ACTIVITY
Starting at the top of the entries below, set down each line exactly as written, and stop after the line containing "The height and".

Stored records
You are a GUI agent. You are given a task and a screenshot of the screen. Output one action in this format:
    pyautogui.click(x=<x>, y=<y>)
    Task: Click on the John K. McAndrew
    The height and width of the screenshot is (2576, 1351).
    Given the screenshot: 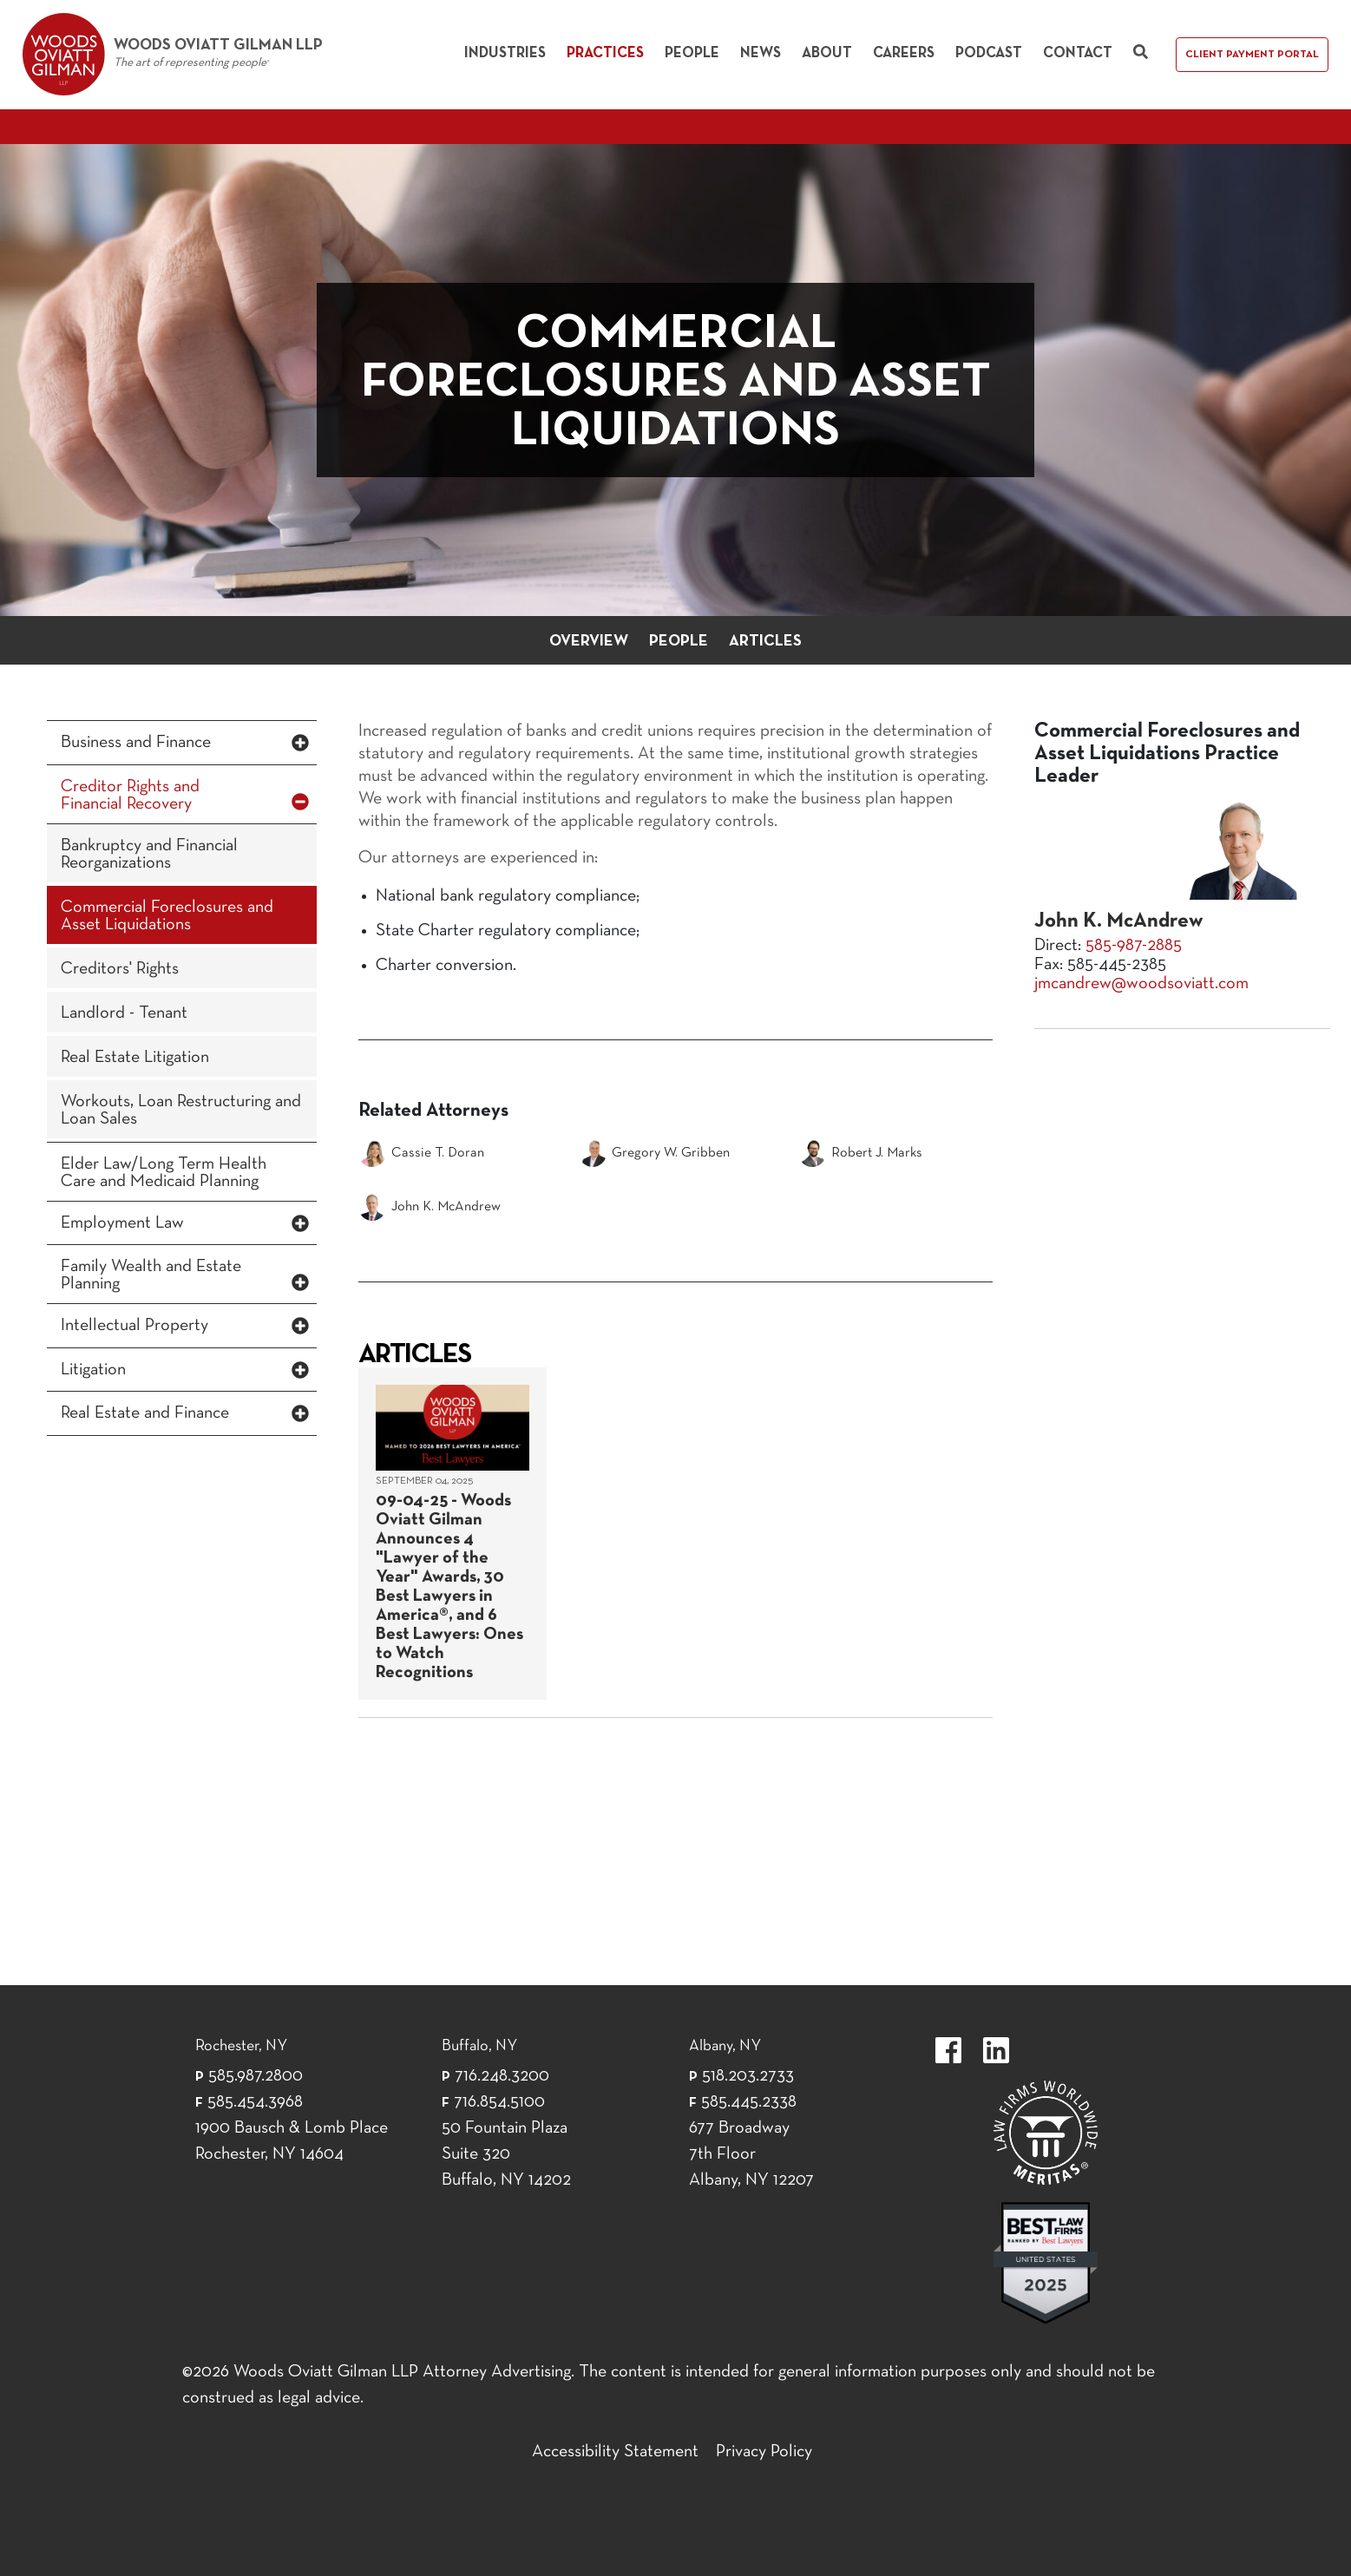 What is the action you would take?
    pyautogui.click(x=429, y=1207)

WRITTEN ANSWER
You are a GUI agent. You are given a task and a screenshot of the screen. Output one action in this format:
    pyautogui.click(x=<x>, y=<y>)
    Task: Click on the John K. McAndrew
    The height and width of the screenshot is (2576, 1351).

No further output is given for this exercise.